The boy and his father knelt together in the little room.
All that long night the boy never closed his eyes. He lay on his pillow looking at the brightness of the stars. After a while he tossed restlessly from side to side. His lips were parched; his cheeks burned; his mind had an intolerable vivacity.
At the first faint streaks of dawn he staggered from his bed, dressed his faint limbs, and crept down the stairs. Presently, when his father rose, he found him sharpening upon a stone a large knife, which was used for cutting bread. Observing the boy’s deadly white cheeks and burning eyes, his father placed his hand on his shoulder, saying, “I trust, Achilles, you are aware that there are remedies from which there is no appeal.”
The face of the boy showed that no appeal was desired. He partook neither of food nor drink at the frugal breakfast; and when his father, as was his custom, made ready to accompany him to the school, he said, “I think, my father, I must walk alone to-day. I am twelve years old to-day.”
“As you will, Achilles,” said his father, as he replaced his hat on the peg.
It was with the greatest difficulty that the boy reached the school. He had a perfect acquaintance with every step of the way. The name of every street was engraved in his memory in its proper sequence; he knew by heart almost every tradesman’s sign; yet it was only by the aid of others that he ever reached the school. When he came to the wide crossings, where the traffic was endless, his courage deserted him, and do what he would he had not the physical power to leave the kerb. He remained upon the verge of the crossing for more than half-an-hour, reduced to tears of dismay at his own futility, until an old woman happened to observe him and led him across the street. No sooner had he come to the other side, than, without venturing to thank her, he started to run as fast as he could, pursued by an agony of shame.
Upon his arrival at the school he provided delight and astonishment for his fellows by breaking down in those tasks in which his proficiency had long been remarkable. At each fresh attempt he failed the more miserably. From the first his skill in the classic authors had been so great that it was thought by the others to be discreditable; yet this morning they rejoiced to find that it had passed from him altogether. When at last, in his humiliation, he burst into tears, they raised a shout of laughter.

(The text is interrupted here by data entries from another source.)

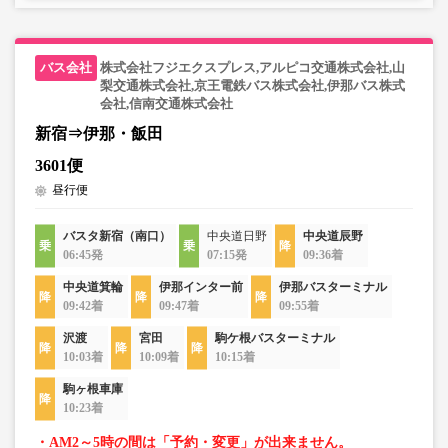
株式会社フジエクスプレス,アルピコ交通株式会社,山
梨交通株式会社,京王電鉄バス株式会社,伊那バス株式
会社,信南交通株式会社
新宿⇒伊那・飯田
3601便
昼行便
バスタ新宿（南口）
中央道日野
中央道辰野
06:45発
07:15発
09:36着
中央道箕輪
伊那インター前
伊那バスターミナル
09:42着
09:47着
09:55着
沢渡
宮田
駒ケ根バスターミナル
10:03着
10:09着
10:15着
駒ヶ根車庫
10:23着
・AM2～5時の間は「予約・変更」が出来ません。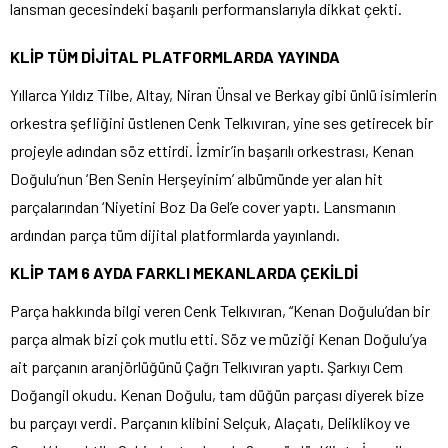
lansman gecesindeki başarılı performanslarıyla dikkat çekti.
KLİP TÜM DİJİTAL PLATFORMLARDA YAYINDA
Yıllarca Yıldız Tilbe, Altay, Niran Ünsal ve Berkay gibi ünlü isimlerin
orkestra şefliğini üstlenen Cenk Telkıvıran, yine ses getirecek bir
projeyle adından söz ettirdi. İzmir’in başarılı orkestrası, Kenan
Doğulu’nun ‘Ben Senin Herşeyinim’ albümünde yer alan hit
parçalarından ‘Niyetini Boz Da Gel’e cover yaptı. Lansmanın
ardından parça tüm dijital platformlarda yayınlandı.
KLİP TAM 6 AYDA FARKLI MEKANLARDA ÇEKİLDİ
Parça hakkında bilgi veren Cenk Telkıvıran, “Kenan Doğulu’dan bir
parça almak bizi çok mutlu etti. Söz ve müziği Kenan Doğulu’ya
ait parçanın aranjörlüğünü Çağrı Telkıvıran yaptı. Şarkıyı Cem
Doğangil okudu. Kenan Doğulu, tam düğün parçası diyerek bize
bu parçayı verdi. Parçanın klibini Selçuk, Alaçatı, Deliklikoy ve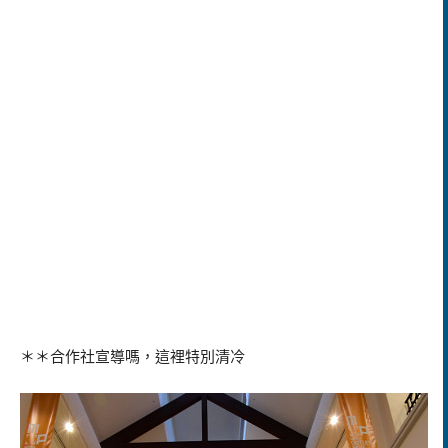
＊＊合作社宣導嗎，這裡特別清冷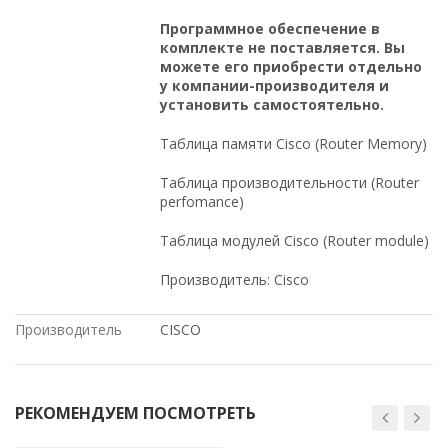
Программное обеспечение в
комплекте не поставляется. Вы
можете его приобрести отдельно
у компании-производителя и
установить самостоятельно.
Таблица памяти Cisco (Router Memory)
Таблица производительности (Router
perfomance)
Таблица модулей Cisco (Router module)
Производитель: Cisco
Производитель
CISCO
РЕКОМЕНДУЕМ ПОСМОТРЕТЬ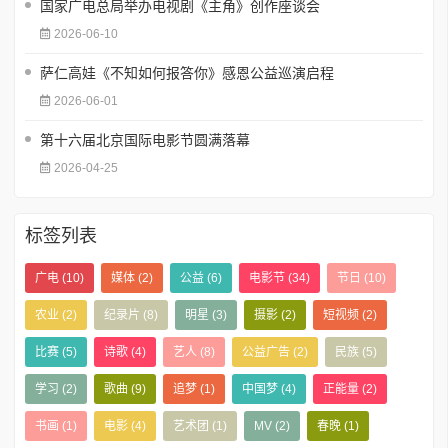
国家广电总局举办电视剧《主角》创作座谈会
2026-06-10
萨仁高娃《不知如何报答你》感恩公益巡演启程
2026-06-01
第十六届北京国际电影节圆满落幕
2026-04-25
标签列表
广电
(10)
媒体
(2)
公益
(6)
电影节
(34)
节日
(10)
农业
(2)
纪录片
(8)
明星
(3)
摄影
(2)
短视频
(2)
比赛
(5)
诗歌
(4)
艺人
(8)
公益广告
(2)
民族
(5)
学习
(2)
歌曲
(9)
追梦
(1)
中国梦
(4)
正能量
(2)
书画
(1)
电影
(4)
艺术团
(1)
MV
(2)
春晚
(1)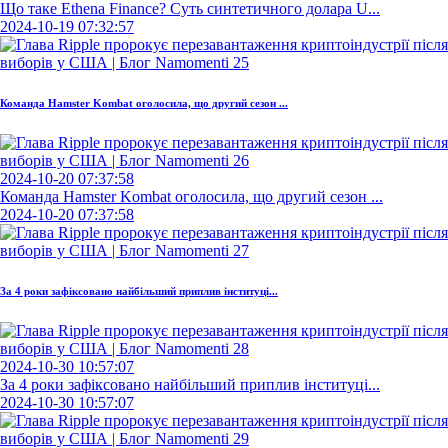
Що таке Ethena Finance? Суть синтетичного долара U...
2024-10-19 07:32:57
Команда Hamster Kombat оголосила, що другий сезон ...
2024-10-20 07:37:58
Команда Hamster Kombat оголосила, що другий сезон ...
2024-10-20 07:37:58
За 4 роки зафіксовано найбільший приплив інституці...
2024-10-30 10:57:07
За 4 роки зафіксовано найбільший приплив інституці...
2024-10-30 10:57:07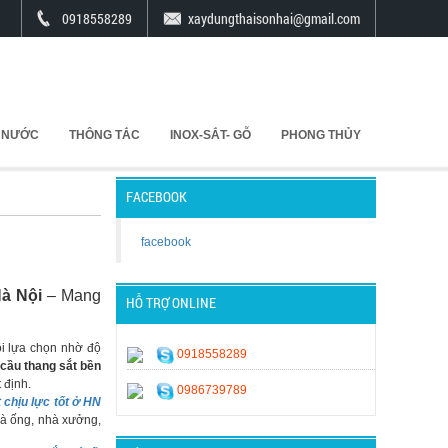
0918558289
xaydungthaisonhai@gmail.com
 NƯỚC
THÔNG TẮC
INOX-SẮT- GỖ
PHONG THỦY
FACEBOOK
facebook
Hà Nội
– Mang
HỖ TRỢ ONLINE
i lựa chọn nhờ độ
0918558289
cầu thang sắt bền
 định.
0986739789
 chịu lực tốt ở HN
à ống, nhà xưởng,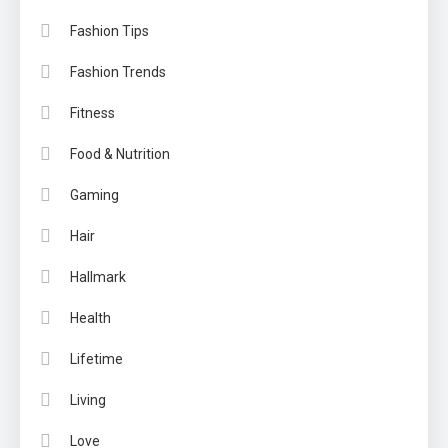
Fashion Tips
Fashion Trends
Fitness
Food & Nutrition
Gaming
Hair
Hallmark
Health
Lifetime
Living
Love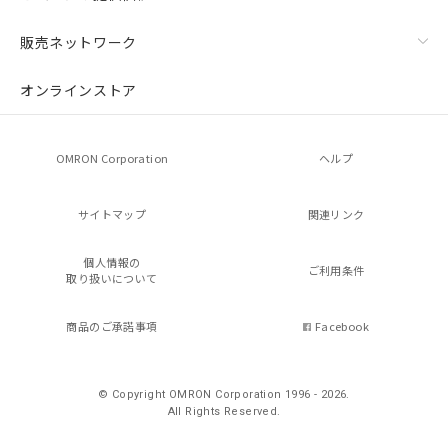
販売ネットワーク
オンラインストア
OMRON Corporation
ヘルプ
サイトマップ
関連リンク
個人情報の
ご利用条件
取り扱いについて
商品のご承諾事項
Facebook
© Copyright OMRON Corporation 1996 - 2026.
All Rights Reserved.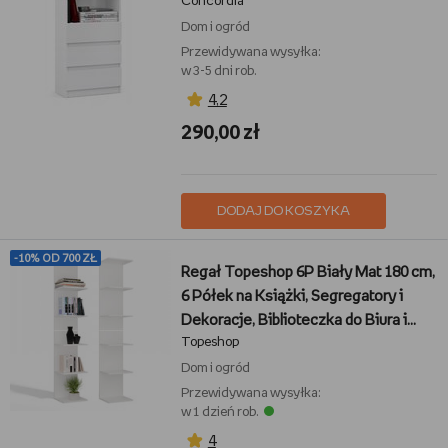
Concordia
Dom i ogród
Przewidywana wysyłka:
w 3-5 dni rob.
4,2
290,00 zł
DODAJ DO KOSZYKA
-10% OD 700 ZŁ
Regał Topeshop 6P Biały Mat 180 cm,
6 Półek na Książki, Segregatory i
Dekoracje, Biblioteczka do Biura i
Topeshop
Salonu
Dom i ogród
Przewidywana wysyłka:
w 1 dzień rob.
4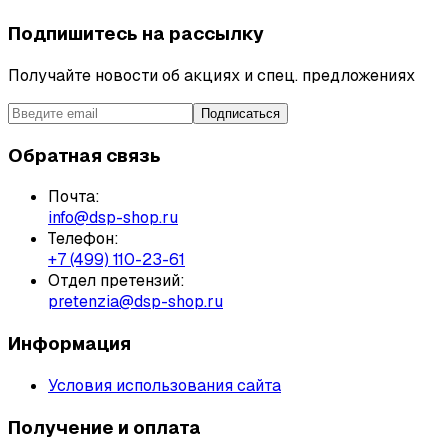
Подпишитесь на рассылку
Получайте новости об акциях и спец. предложениях
Подписаться
Обратная связь
Почта:
info@dsp-shop.ru
Телефон:
+7 (499) 110-23-61
Отдел претензий:
pretenzia@dsp-shop.ru
Информация
Условия использования сайта
Получение и оплата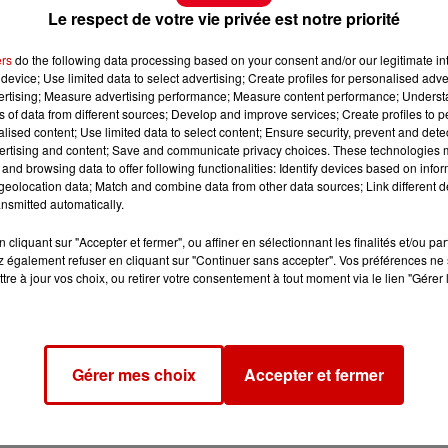
Le respect de votre vie privée est notre priorité
ers
do the following data processing based on your consent and/or our legitimate int
device; Use limited data to select advertising; Create profiles for personalised adver
vertising; Measure advertising performance; Measure content performance; Unders
ns of data from different sources; Develop and improve services; Create profiles to 
alised content; Use limited data to select content; Ensure security, prevent and detect
ertising and content; Save and communicate privacy choices. These technologies
and browsing data to offer following functionalities: Identify devices based on infor
eolocation data; Match and combine data from other data sources; Link different de
nsmitted automatically.
cliquant sur "Accepter et fermer", ou affiner en sélectionnant les finalités et/ou pa
 également refuser en cliquant sur "Continuer sans accepter". Vos préférences ne 
tre à jour vos choix, ou retirer votre consentement à tout moment via le lien "Gérer 
Gérer mes choix
Accepter et fermer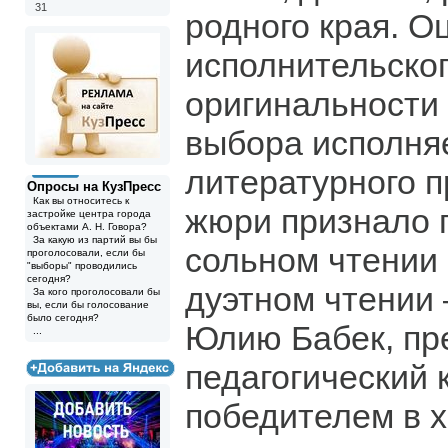
31
родного края. О
исполнительског
оригинальности
выбора исполня
литературного п
Опросы на КузПресс
Как вы относитесь к
жюри признало 
застройке центра города
объектами А. Н. Говора?
За какую из партий вы бы
сольном чтении
проголосовали, если бы
"выборы" проводились
сегодня?
дуэтном чтении 
За кого проголосовали бы
вы, если бы голосование
было сегодня?
Юлию Бабек, п
...
педагогический 
победителем в 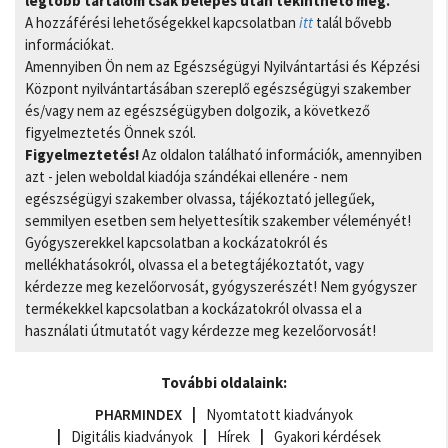
legtöbb tartalom csak belépés után tekinthető meg.
A hozzáférési lehetőségekkel kapcsolatban
itt
talál bővebb
információkat.
Amennyiben Ön nem az Egészségügyi Nyilvántartási és Képzési
Központ nyilvántartásában szereplő egészségügyi szakember
és/vagy nem az egészségügyben dolgozik, a következő
figyelmeztetés Önnek szól.
Figyelmeztetés!
Az oldalon található információk, amennyiben
azt - jelen weboldal kiadója szándékai ellenére - nem
egészségügyi szakember olvassa, tájékoztató jellegűek,
semmilyen esetben sem helyettesítik szakember véleményét!
Gyógyszerekkel kapcsolatban a kockázatokról és
mellékhatásokról, olvassa el a betegtájékoztatót, vagy
kérdezze meg kezelőorvosát, gyógyszerészét! Nem gyógyszer
termékekkel kapcsolatban a kockázatokról olvassa el a
használati útmutatót vagy kérdezze meg kezelőorvosát!
További oldalaink:
PHARMINDEX
Nyomtatott kiadványok
Digitális kiadványok
Hírek
Gyakori kérdések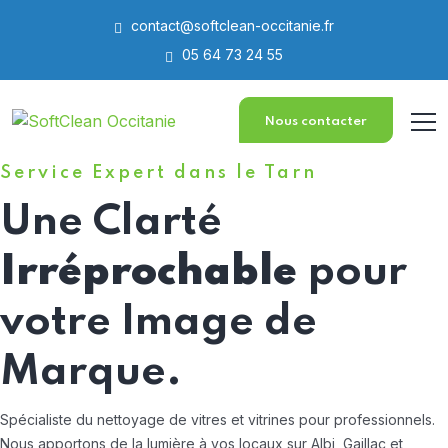
contact@softclean-occitanie.fr
05 64 73 24 55
Nous contacter
Service Expert dans le Tarn
Une Clarté
Irréprochable
pour
votre Image de
Marque.
Spécialiste du nettoyage de vitres et vitrines pour professionnels.
Nous apportons de la lumière à vos locaux sur Albi, Gaillac et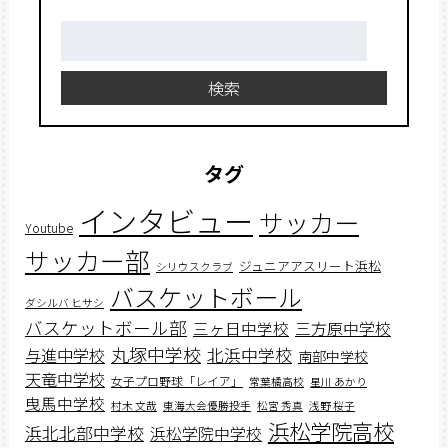
検
索:
検索
タグ
インタビュー
サッカー
Youtube
サッカー部
ジュニアアスリート浜松
シリウスクラブ
バスケットボール
ダシルバ ヒサシ
バスケットボール部
三ヶ日中学校
三方原中学校
丸塚中学校
北浜中学校
与進中学校
南部中学校
天竜中学校
女子プロ野球「レイア」
常葉橘高校
星川 あかり
曳馬中学校
村木 文哉
東海大会優勝投手
松宮 秀真
浅野 桜子
浜松学院高校
浜北北部中学校
浜松学院中学校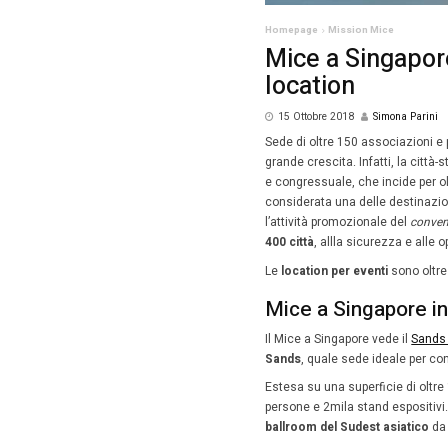
Homepag
Mice
loca
15 Ott
Sede di o
grande cr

“The power will return to you, my dear Achilles,” said the aged school-master softly. “It will be the greater for having been denied you altogether.”
In the play-hour the others gathered round him with their taunts. The heavy boy with red hair, who from the first day had shown the greatest assiduity in beating him, said, as he winked at his laughing companions, “Watch me tickle up the biggest dunce in the school.”
However, almost so soon as he advanced, with his ruthless hands outspread, he recoiled with a cry of fear. His victim had suddenly produced a large knife from his coat.